Deep Learning is a subset of machine learning. Technically, machine learning looks through input data for valuable representations, making use of feedback signal as guidance. The “deep” in deep learning isn’t a reference to any kind of deeper understanding attained by the approach; rather, it stands for the idea of consecutive layers of representations. The “depth” of the model is the indication of the number of layers subscribed to the model. Concurrently, shallow learning’s (another approach of machine leaning) focal point is to learn representations from merely one or two layers.

Digit classification example

Neural network for digit classification.

The above figure shows a network with multiple layers predicting the handwritten input digit. Each layer in the network learns different features about the data and passes it as an input to the next layer. While specifying the n-dimensional intermediate layers (hidden units) we need to be mindful of not establishing any “information bottleneck”. Within the pile of dense layers, if one layer drops any relevant information; that information cannot be recuperated by the subsequent layer. For example, while predicting the output from the dataset of 10 different classes; (in case of this example, numbers from 1 to 10) if we introduce only 6-dimensional intermediate layers information bottleneck will arise because of such compact layers, which might lead to irreversible loss of pertinent information.

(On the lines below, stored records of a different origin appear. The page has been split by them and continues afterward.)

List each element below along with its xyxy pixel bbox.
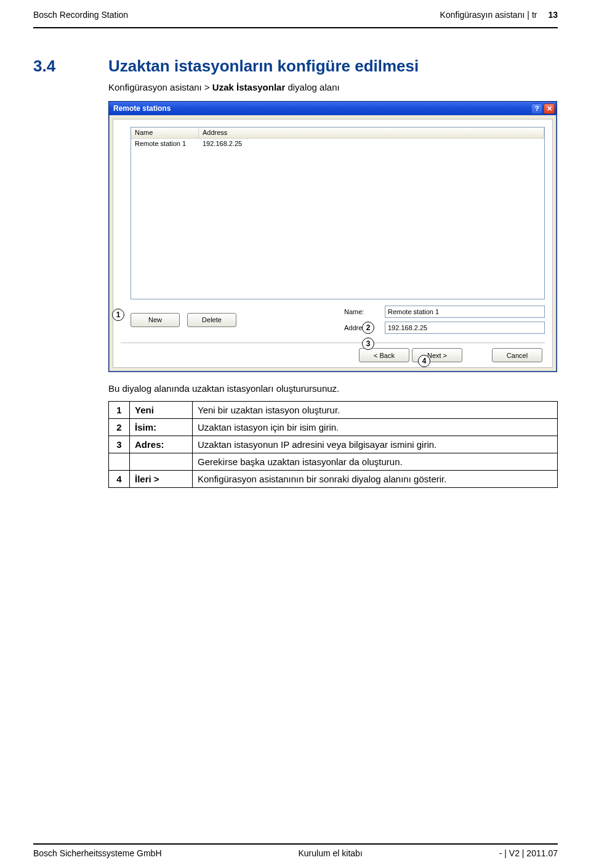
dialog-wrap: 1 2 3 4 Remote stations ? ✕	[108, 101, 558, 372]
legend-key: Yeni	[130, 402, 193, 419]
cell-name: Remote station 1	[131, 139, 199, 148]
legend-row: 2İsim:Uzaktan istasyon için bir isim gir…	[109, 419, 558, 436]
dialog-separator	[121, 343, 545, 343]
stations-list[interactable]: Name Address Remote station 1 192.168.2.…	[131, 127, 545, 299]
list-header: Name Address	[131, 128, 544, 139]
legend-key: Adres:	[130, 436, 193, 453]
legend-table: 1YeniYeni bir uzaktan istasyon oluşturur…	[108, 401, 558, 488]
header-section-name: Konfigürasyın asistanı	[440, 10, 525, 20]
legend-num: 1	[109, 402, 130, 419]
description-text: Bu diyalog alanında uzaktan istasyonları…	[108, 383, 558, 394]
legend-num: 3	[109, 436, 130, 453]
address-input[interactable]	[385, 322, 545, 334]
new-button[interactable]: New	[131, 313, 180, 327]
legend-desc: Uzaktan istasyon için bir isim girin.	[193, 419, 558, 436]
header-lang: tr	[532, 10, 537, 20]
footer-rule	[33, 843, 558, 845]
legend-num	[109, 453, 130, 471]
header-pipe: |	[527, 10, 529, 20]
callout-3: 3	[362, 338, 374, 350]
legend-row: 3Adres:Uzaktan istasyonun IP adresini ve…	[109, 436, 558, 453]
name-label: Name:	[344, 308, 381, 315]
back-button[interactable]: < Back	[359, 348, 409, 362]
dialog-body: Name Address Remote station 1 192.168.2.…	[113, 119, 553, 368]
button-row: New Delete Name: Address:	[131, 306, 545, 334]
footer-left: Bosch Sicherheitssysteme GmbH	[33, 848, 162, 858]
section-number: 3.4	[33, 57, 108, 488]
delete-button[interactable]: Delete	[187, 313, 236, 327]
legend-desc: Gerekirse başka uzaktan istasyonlar da o…	[193, 453, 558, 471]
field-grid: Name: Address:	[344, 306, 545, 334]
footer-right: - | V2 | 2011.07	[499, 848, 558, 858]
legend-row: 1YeniYeni bir uzaktan istasyon oluşturur…	[109, 402, 558, 419]
section-subtitle: Konfigürasyon asistanı > Uzak İstasyonla…	[108, 82, 558, 92]
dialog-titlebar: Remote stations ? ✕	[109, 102, 557, 115]
legend-desc: Uzaktan istasyonun IP adresini veya bilg…	[193, 436, 558, 453]
section-title: Uzaktan istasyonların konfigüre edilmesi	[108, 57, 558, 76]
dialog-title: Remote stations	[113, 104, 531, 113]
page-footer: Bosch Sicherheitssysteme GmbH Kurulum el…	[0, 843, 591, 858]
page-header: Bosch Recording Station Konfigürasyın as…	[0, 0, 591, 25]
nav-row: < Back Next > Cancel	[121, 348, 545, 362]
legend-num: 4	[109, 471, 130, 488]
subtitle-prefix: Konfigürasyon asistanı >	[108, 82, 212, 92]
name-input[interactable]	[385, 306, 545, 318]
column-address[interactable]: Address	[199, 128, 544, 139]
section-heading-row: 3.4 Uzaktan istasyonların konfigüre edil…	[33, 57, 558, 488]
legend-desc: Konfigürasyon asistanının bir sonraki di…	[193, 471, 558, 488]
column-name[interactable]: Name	[131, 128, 199, 139]
callout-1: 1	[112, 309, 124, 321]
cancel-button[interactable]: Cancel	[492, 348, 542, 362]
remote-stations-dialog: Remote stations ? ✕ Name Address	[108, 101, 557, 372]
legend-row: Gerekirse başka uzaktan istasyonlar da o…	[109, 453, 558, 471]
footer-center: Kurulum el kitabı	[299, 848, 363, 858]
list-row[interactable]: Remote station 1 192.168.2.25	[131, 139, 544, 148]
nav-spacer	[465, 348, 489, 362]
callout-4: 4	[418, 355, 430, 367]
legend-key	[130, 453, 193, 471]
legend-desc: Yeni bir uzaktan istasyon oluşturur.	[193, 402, 558, 419]
subtitle-bold: Uzak İstasyonlar	[212, 82, 285, 92]
legend-row: 4İleri >Konfigürasyon asistanının bir so…	[109, 471, 558, 488]
page-number: 13	[548, 10, 558, 20]
help-button[interactable]: ?	[531, 103, 542, 114]
callout-2: 2	[362, 322, 374, 334]
legend-key: İsim:	[130, 419, 193, 436]
subtitle-suffix: diyalog alanı	[285, 82, 339, 92]
content: 3.4 Uzaktan istasyonların konfigüre edil…	[0, 28, 591, 488]
header-right: Konfigürasyın asistanı|tr 13	[440, 10, 558, 20]
legend-num: 2	[109, 419, 130, 436]
legend-key: İleri >	[130, 471, 193, 488]
cell-address: 192.168.2.25	[199, 139, 544, 148]
close-button[interactable]: ✕	[544, 103, 555, 114]
header-left: Bosch Recording Station	[33, 10, 128, 20]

Overview of how deep learning functions

Overview of how deep learning functions.

The transformation carried out by a layer is parameterized by its weights. To map the inputs to the associated labels, we need to find a suitable set of values for the weights. But how do we know what are the best appropriate values to be considered as weights? Well, this can seem intimidating at first however it is pretty easy to understand.

Initially, weights are assigned some random values, so the network implements random transformations on the input data and produces an output. Needless to say, the output that will be obtained will be far from the truth label (associated label to the input data). Now, this is where the loss function and optimizer play a vital role. The loss function (aka objective function) computes the distance between the predicted label and the truth label and yields a loss score, which helps to access how well the model is functioning. The values of weights are altered to lower the loss score based on the feedback signal (previous loss score). Optimizers are the ones who handle this task. This process is repeated until we’ve reached a minimal loss score. A network with minimal loss score has the predicted values close to truth values.

Everyone can code concluding image.
Photo by Adi Goldstein on Unsplash

I hope this blog post helped you grasp the basic concept of deep learning. Thank you for reading. Have a productive day :)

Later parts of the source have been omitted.